**TASK TO CARRY OUT**
Without any pictures, print exactly the lines that run from the start of the data through the line containing "iculação a Português, Estudo".

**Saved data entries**
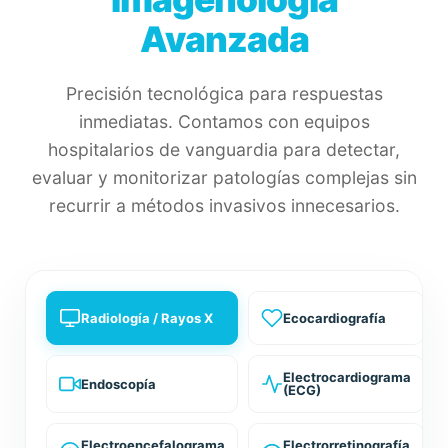
Avanzada
Precisión tecnológica para respuestas
inmediatas. Contamos con equipos
hospitalarios de vanguardia para detectar,
evaluar y monitorizar patologías complejas sin
recurrir a métodos invasivos innecesarios.
Radiología / Rayos X
Ecocardiografía
Electrocardiograma
Endoscopía
(ECG)
Electroencefalograma
Electrorretinografía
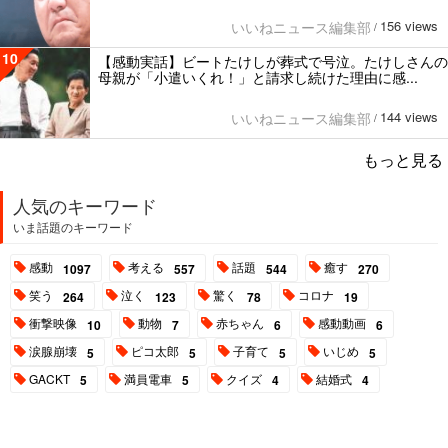
156 views
いいねニュース編集部
/
10
【感動実話】ビートたけしが葬式で号泣。たけしさんの
母親が「小遣いくれ！」と請求し続けた理由に感...
144 views
いいねニュース編集部
/
もっと見る
人気のキーワード
いま話題のキーワード
感動
考える
話題
癒す
1097
557
544
270
笑う
泣く
驚く
コロナ
264
123
78
19
衝撃映像
動物
赤ちゃん
感動動画
10
7
6
6
涙腺崩壊
ピコ太郎
子育て
いじめ
5
5
5
5
GACKT
満員電車
クイズ
結婚式
5
5
4
4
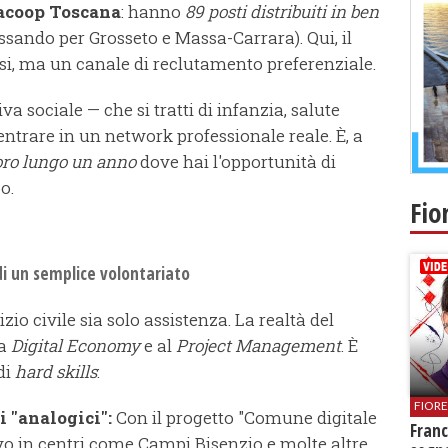
acoop Toscana
: hanno
89 posti distribuiti in ben
ssando per Grosseto e Massa-Carrara). Qui, il
si, ma un canale di reclutamento preferenziale.
a sociale — che si tratti di infanzia, salute
entrare in un network professionale reale. È, a
voro lungo un anno
dove hai l'opportunità di
o.
Fio
 di un semplice volontariato
zio civile sia solo assistenza. La realtà del
la
Digital Economy
e al
Project Management
. È
 di
hard skills
:
FIOR
 "analogici":
Con il progetto "Comune digitale
Franc
ivo in centri come Campi Bisenzio e molte altre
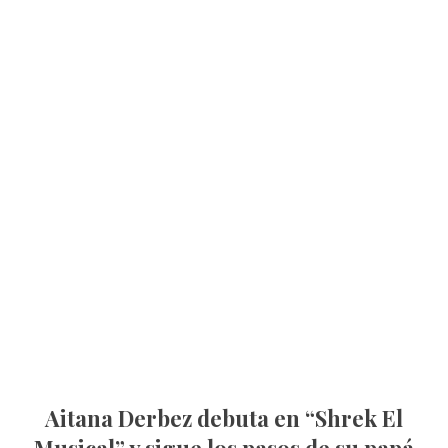
Aitana Derbez debuta en “Shrek El
Musical” y sigue los pasos de su papá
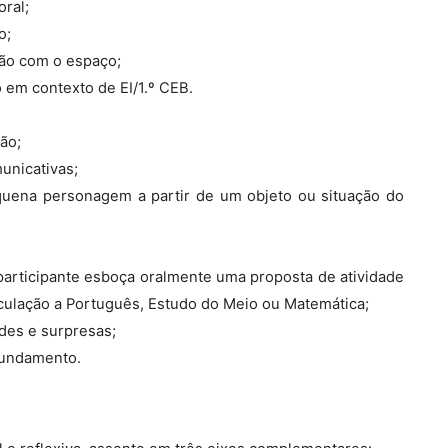
ral;
o;
ção com o espaço;
 em contexto de EI/1.º CEB.
ão;
unicativas;
uena personagem a partir de um objeto ou situação do
participante esboça oralmente uma proposta de atividade
iculação a Português, Estudo do Meio ou Matemática;
ades e surpresas;
fundamento.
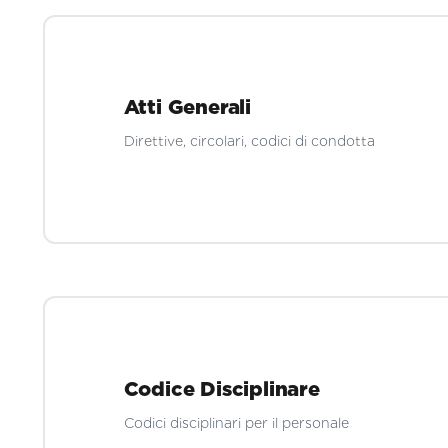
Atti Generali
Direttive, circolari, codici di condotta
Codice Disciplinare
Codici disciplinari per il personale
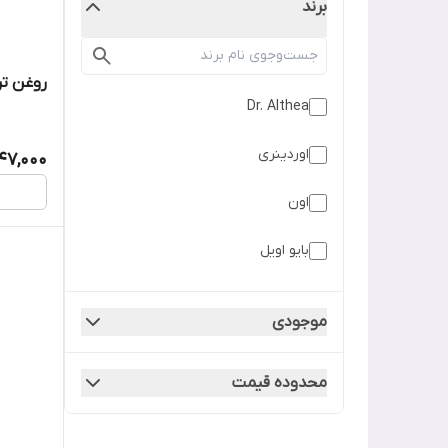
برند
روغن تر
Dr. Althea
اوردینری
47,000
اون
بایو اویل
سام بای می
موجودی
سنتلین 24 Centellian24
محدوده قیمت
لاروش پوزای
مدی کیوب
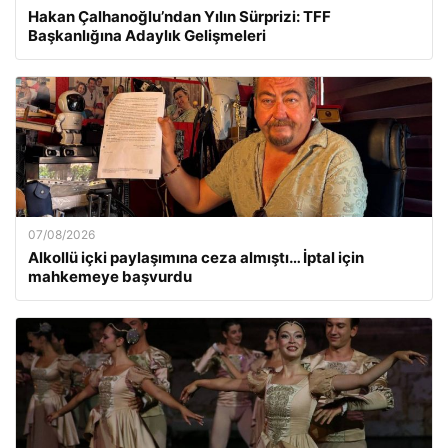
Hakan Çalhanoğlu’ndan Yılın Sürprizi: TFF
Başkanlığına Adaylık Gelişmeleri
07/08/2026
Alkollü içki paylaşımına ceza almıştı… İptal için
mahkemeye başvurdu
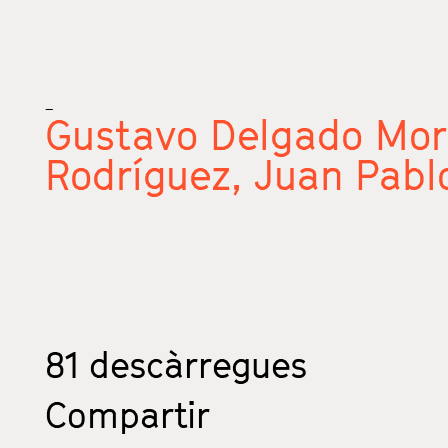
_
Gustavo Delgado Mor
Rodríguez,
Juan Pabl
81
descàrregues
Compartir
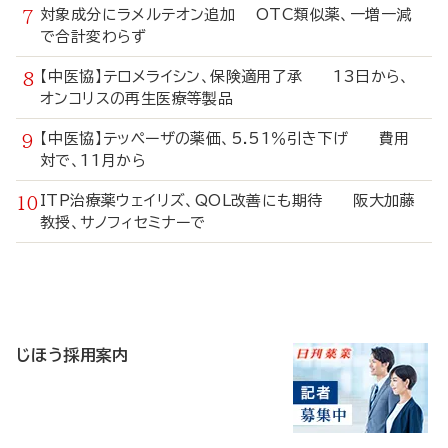
対象成分にラメルテオン追加 OTC類似薬、一増一減
で合計変わらず
【中医協】テロメライシン、保険適用了承 13日から、
オンコリスの再生医療等製品
【中医協】テッペーザの薬価、5.51％引き下げ 費用
対で、11月から
ITP治療薬ウェイリズ、QOL改善にも期待 阪大加藤
教授、サノフィセミナーで
寄
稿
じほう採用案内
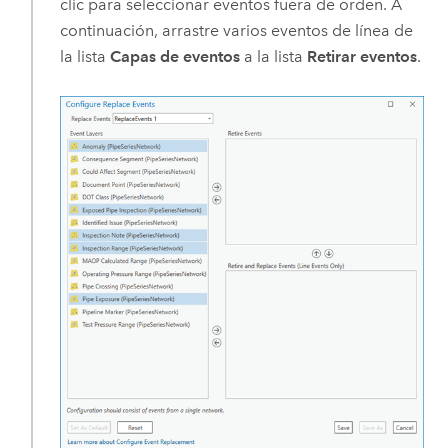
clic para seleccionar eventos fuera de orden. A
continuación, arrastre varios eventos de línea de
la lista
Capas de eventos
a la lista
Retirar eventos
.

**TASK RESULT**
Avanzada
Precisión tecnológica para respuestas
inmediatas. Contamos con equipos
hospitalarios de vanguardia para detectar,
evaluar y monitorizar patologías complejas sin
recurrir a métodos invasivos innecesarios.
Radiología / Rayos X
Ecocardiografía
Electrocardiograma
Endoscopía
(ECG)
Electroencefalograma
Electrorretinografía
156 views
いいねニュース編集部
/
10
【感動実話】ビートたけしが葬式で号泣。たけしさんの
母親が「小遣いくれ！」と請求し続けた理由に感...
144 views
いいねニュース編集部
/
もっと見る
人気のキーワード
いま話題のキーワード
感動
考える
話題
癒す
1097
557
544
270
笑う
泣く
驚く
コロナ
264
123
78
19
衝撃映像
動物
赤ちゃん
感動動画
10
7
6
6
涙腺崩壊
ピコ太郎
子育て
いじめ
5
5
5
5
GACKT
満員電車
クイズ
結婚式
5
5
4
4
acoop Toscana
: hanno
89 posti distribuiti in ben
ssando per Grosseto e Massa-Carrara). Qui, il
si, ma un canale di reclutamento preferenziale.
a sociale — che si tratti di infanzia, salute
entrare in un network professionale reale. È, a
voro lungo un anno
dove hai l'opportunità di
o.
Fio
 di un semplice volontariato
zio civile sia solo assistenza. La realtà del
la
Digital Economy
e al
Project Management
. È
 di
hard skills
:
FIOR
 "analogici":
Con il progetto "Comune digitale
Franc
ivo in centri come Campi Bisenzio e molte altre
Aitana Derbez debuta en “Shrek El
Musical” y sigue los pasos de su papá
ral;
o;
ção com o espaço;
 em contexto de EI/1.º CEB.
ão;
unicativas;
uena personagem a partir de um objeto ou situação do
participante esboça oralmente uma proposta de atividade
iculação a Português, Estudo do Meio ou Matemática;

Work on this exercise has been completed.